Já o programa MBRF+, voltado à melhoria contínua, produtividade e eficiência, gerou outros R$ 328 milhões no período.

A companhia também registrou fluxo de caixa operacional de R$ 2,2 bilhões no trimestre e mantém o foco na melhoria da conversão de caixa e na gestão do capital de giro.

No mercado internacional, os resultados também avançaram. A Sadia Halal atingiu receita líquida de US$ 590 milhões, crescimento de 16,6%, e EBITDA ajustado de US$ 95 milhões, alta de 104,3%, alcançando margem recorde de 16,1%.
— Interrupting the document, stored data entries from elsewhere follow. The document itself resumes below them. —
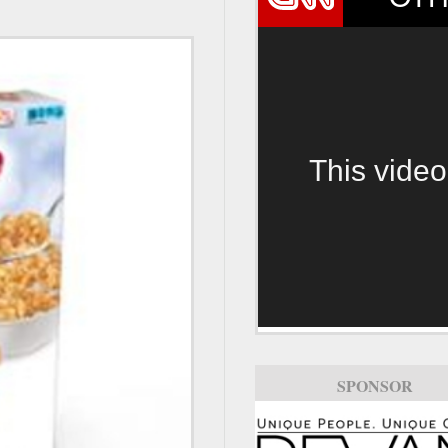
This video
SPONSOR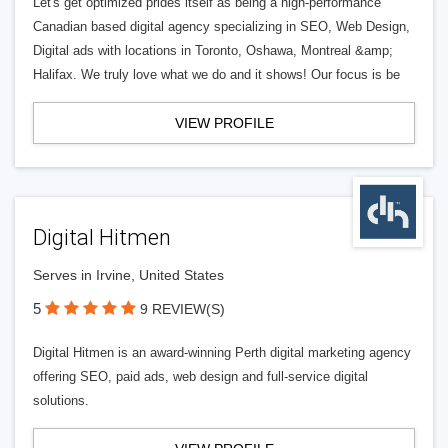
Let's get optimized prides itself as being a high-performance
Canadian based digital agency specializing in SEO, Web Design,
Digital ads with locations in Toronto, Oshawa, Montreal &amp;
Halifax. We truly love what we do and it shows! Our focus is be
VIEW PROFILE
Digital Hitmen
Serves in Irvine, United States
5
9 REVIEW(S)
Digital Hitmen is an award-winning Perth digital marketing agency
offering SEO, paid ads, web design and full-service digital
solutions.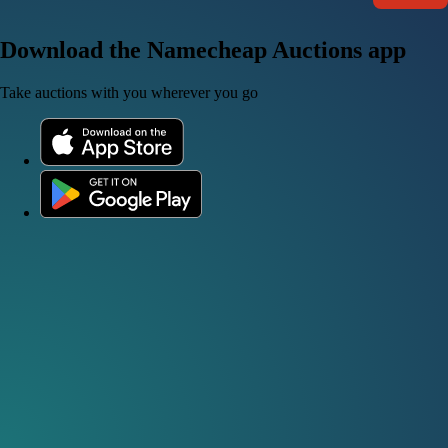
Download the Namecheap Auctions app
Take auctions with you wherever you go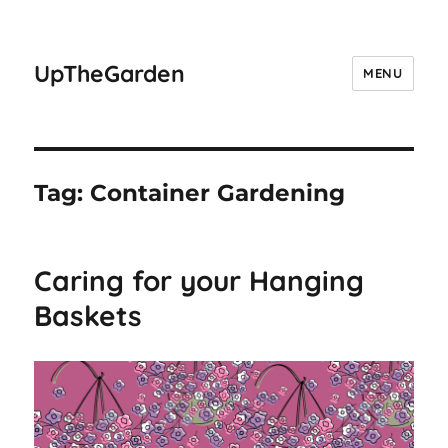
UpTheGarden
MENU
Tag:
Container Gardening
Caring for your Hanging
Baskets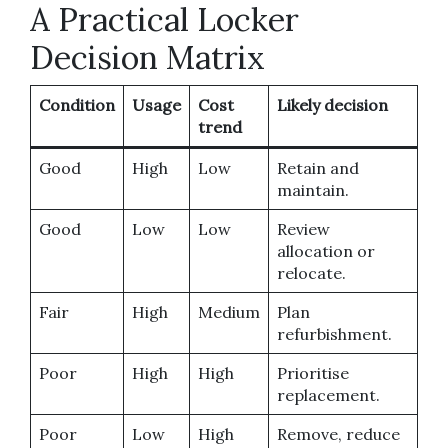
A Practical Locker
Decision Matrix
Condition
Usage
Cost
Likely decision
trend
Good
High
Low
Retain and
maintain.
Good
Low
Low
Review
allocation or
relocate.
Fair
High
Medium
Plan
refurbishment.
Poor
High
High
Prioritise
replacement.
Poor
Low
High
Remove, reduce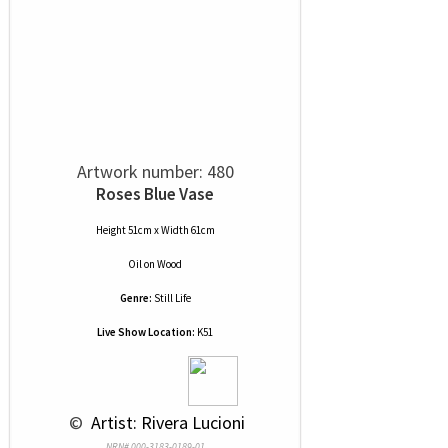
Artwork number: 480
Roses Blue Vase
Height 51cm x Width 61cm
Oil
on
Wood
Genre:
Still Life
Live Show Location:
K51
 © 
 Artist: Rivera Lucioni
NRN# 000-3183-0189-01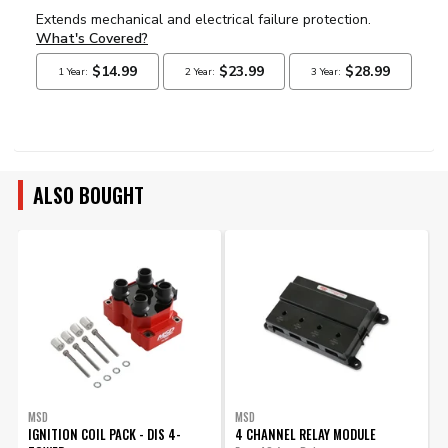
ALSO BOUGHT
MSD
MSD
IGNITION COIL PACK - DIS 4-
4 CHANNEL RELAY MODULE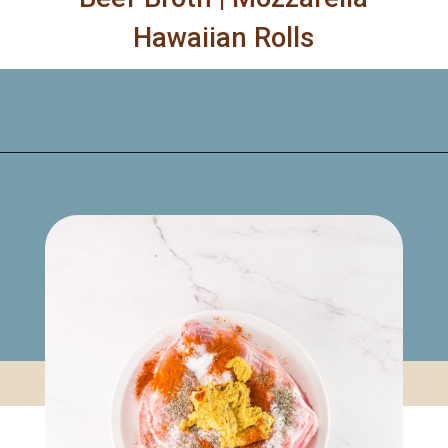
Hawaiian Rolls
Opening
https://www.mynourishedhome.com/pulled-pork-sliders/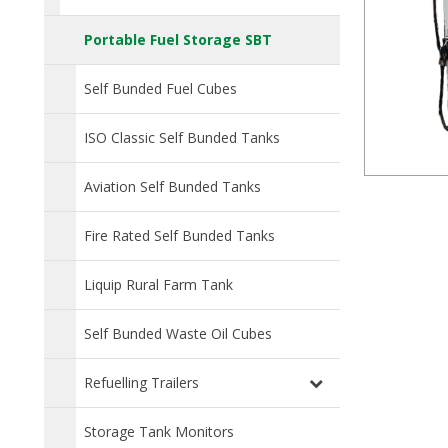
Portable Fuel Storage SBT
Self Bunded Fuel Cubes
ISO Classic Self Bunded Tanks
Aviation Self Bunded Tanks
Fire Rated Self Bunded Tanks
Liquip Rural Farm Tank
Self Bunded Waste Oil Cubes
Refuelling Trailers
Storage Tank Monitors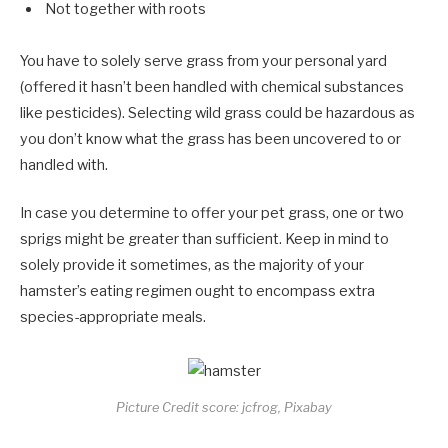
Not together with roots
You have to solely serve grass from your personal yard
(offered it hasn’t been handled with chemical substances
like pesticides). Selecting wild grass could be hazardous as
you don’t know what the grass has been uncovered to or
handled with.
In case you determine to offer your pet grass, one or two
sprigs might be greater than sufficient. Keep in mind to
solely provide it sometimes, as the majority of your
hamster’s eating regimen ought to encompass extra
species-appropriate meals.
Picture Credit score: jcfrog, Pixabay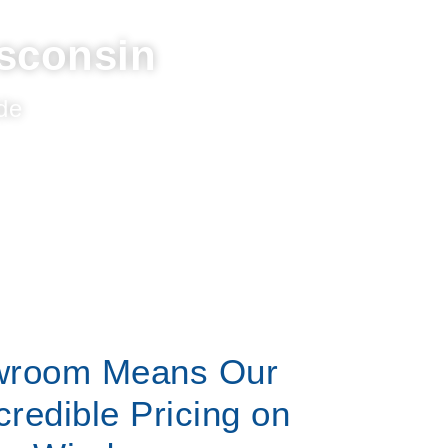
sconsin
de
wroom Means Our
credible Pricing on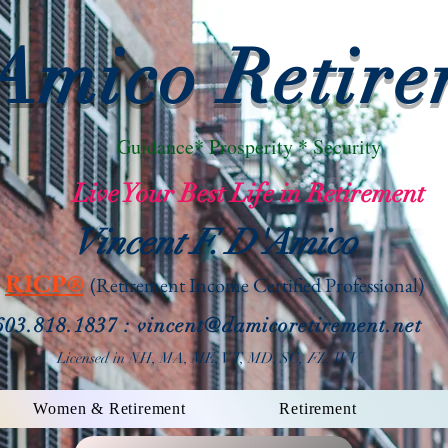
Amico Retire
Guidance* Prosperity * Security
Live Your Best Life in Retirement
Vincent F. D'Amico
RICP®
(Retirement Income
Certified Professional)
603.818.1837 : vin
cent@damicoretirement.net
Licensed in NH, MA, ME, VT, MD, SC,
FL, WV
Women & Retirement
Retirement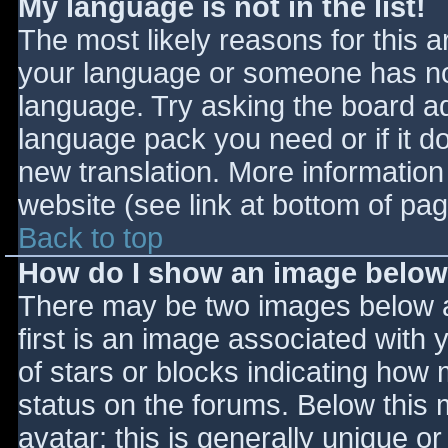
My language is not in the list!
The most likely reasons for this ar
your language or someone has not
language. Try asking the board adm
language pack you need or if it do
new translation. More informatio
website (see link at bottom of pa
Back to top
How do I show an image belo
There may be two images below 
first is an image associated with 
of stars or blocks indicating ho
status on the forums. Below this
avatar; this is generally unique or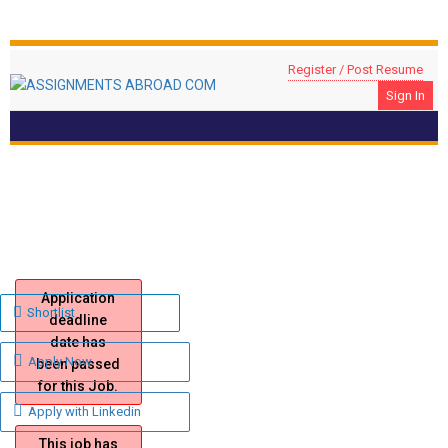
Register / Post Resume
Sign In
FACTORY MANAGER REQUIRED FOR DUBAI
Location: DUBAI, UAE
Application
Shortlist
deadline
date has
Apply Now
been passed
for this Job.
Apply with Linkedin
This job has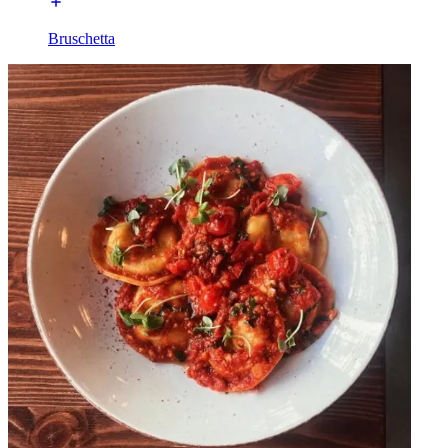
Bruschetta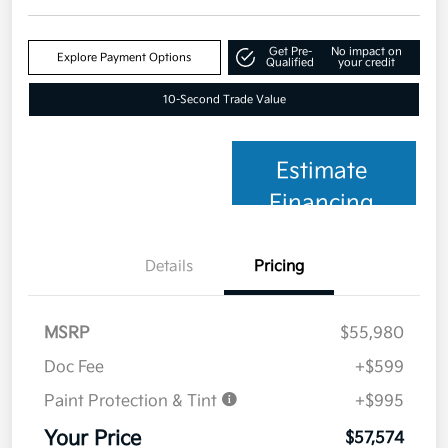
Get Pre-
No impact on
Explore Payment Options
Qualified
your credit
10-Second Trade Value
Estimate
Financing
Details
Pricing
MSRP
$55,980
Doc Fee
+$599
Paint Protection & Tint
+$995
Your Price
$57,574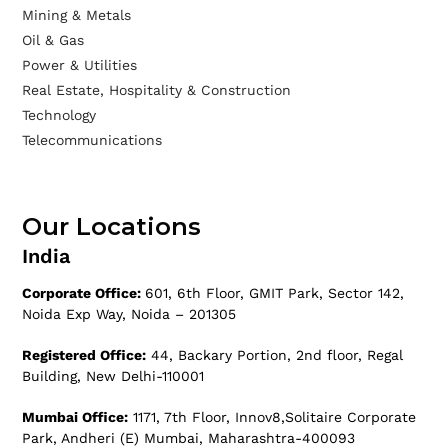
Mining & Metals
Oil & Gas
Power & Utilities
Real Estate, Hospitality & Construction
Technology
Telecommunications
Our Locations
India
Corporate Office:
601, 6th Floor, GMIT Park, Sector 142,
Noida Exp Way, Noida – 201305
Registered Office:
44, Backary Portion, 2nd floor, Regal
Building, New Delhi-110001
Mumbai Office:
1171, 7th Floor, Innov8,Solitaire Corporate
Park, Andheri (E) Mumbai, Maharashtra-400093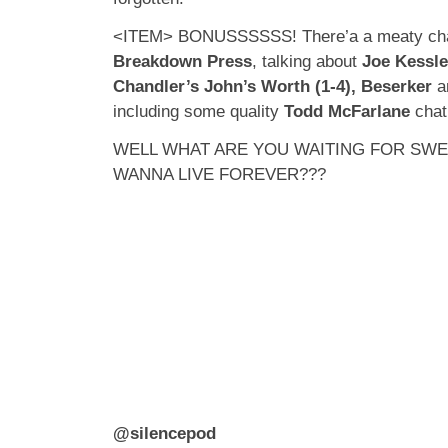
<ITEM> BONUSSSSSS! There’a a meaty cha
Breakdown Press
, talking about
Joe Kessl
Chandler’s John’s Worth (1-4), Beserker
an
including some quality
Todd McFarlane
chat
WELL WHAT ARE YOU WAITING FOR SW
WANNA LIVE FOREVER???
@silencepod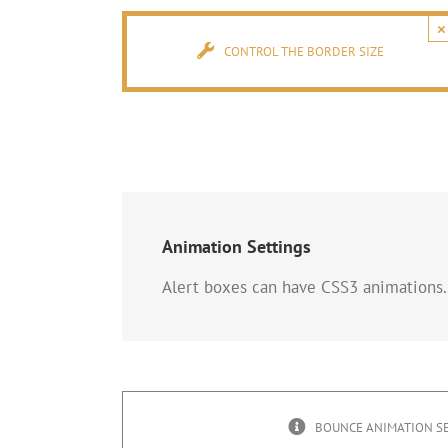
×
CONTROL THE BORDER SIZE
Animation Settings
Alert boxes can have CSS3 animations.
BOUNCE ANIMATION S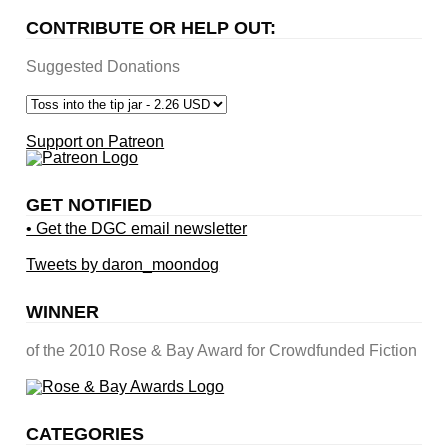
CONTRIBUTE OR HELP OUT:
Suggested Donations
Support on Patreon
GET NOTIFIED
• Get the DGC email newsletter
Tweets by daron_moondog
WINNER
of the 2010 Rose & Bay Award for Crowdfunded Fiction
CATEGORIES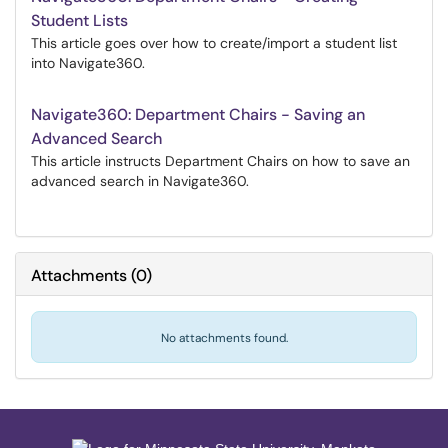
Student Lists
This article goes over how to create/import a student list
into Navigate360.
Navigate360: Department Chairs - Saving an
Advanced Search
This article instructs Department Chairs on how to save an
advanced search in Navigate360.
Attachments
(
0
)
No attachments found.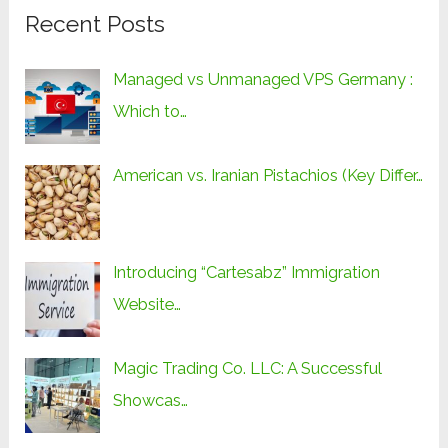
Recent Posts
Managed vs Unmanaged VPS Germany :
Which to…
American vs. Iranian Pistachios (Key Differ…
Introducing “Cartesabz” Immigration
Website…
Magic Trading Co. LLC: A Successful
Showcas…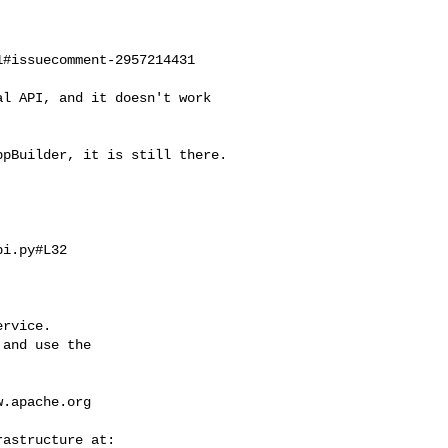
#issuecomment-2957214431

i.py#L32

rvice.

and use the

w.apache.org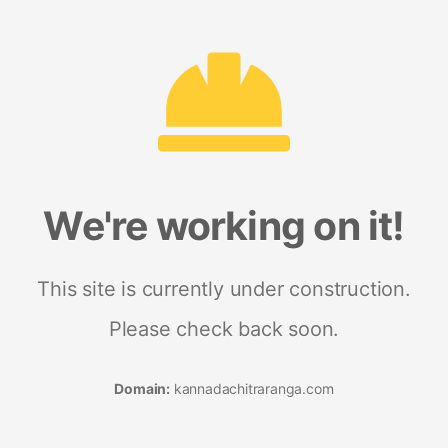
We're working on it!
This site is currently under construction.
Please check back soon.
Domain:
kannadachitraranga.com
Na América do Sul, as operações de bovinos registraram receita líquida de R$ 6,389 bilhões, avanço de 26,4%, enquanto o EBITDA ajustado cresceu 22,1%, para R$ 570 milhões.

Sobre a MBRF

A MBRF é uma das maiores empresas globais de alimentos, presente em 117 países e com um portfólio multiproteína que inclui carne bovina, suína e de aves, produtos industrializados, pratos prontos e pet food. Com marcas como Sadia, Perdigão, Sadia Bassi, Perdigão Montana, Perdigão na Brasa, Qualy, Banvit e Paty, reúne 130 mil colaboradores no mundo e produz cerca de 8,2 milhões de toneladas de alimentos por ano, atendendo mais de 425 mil clientes.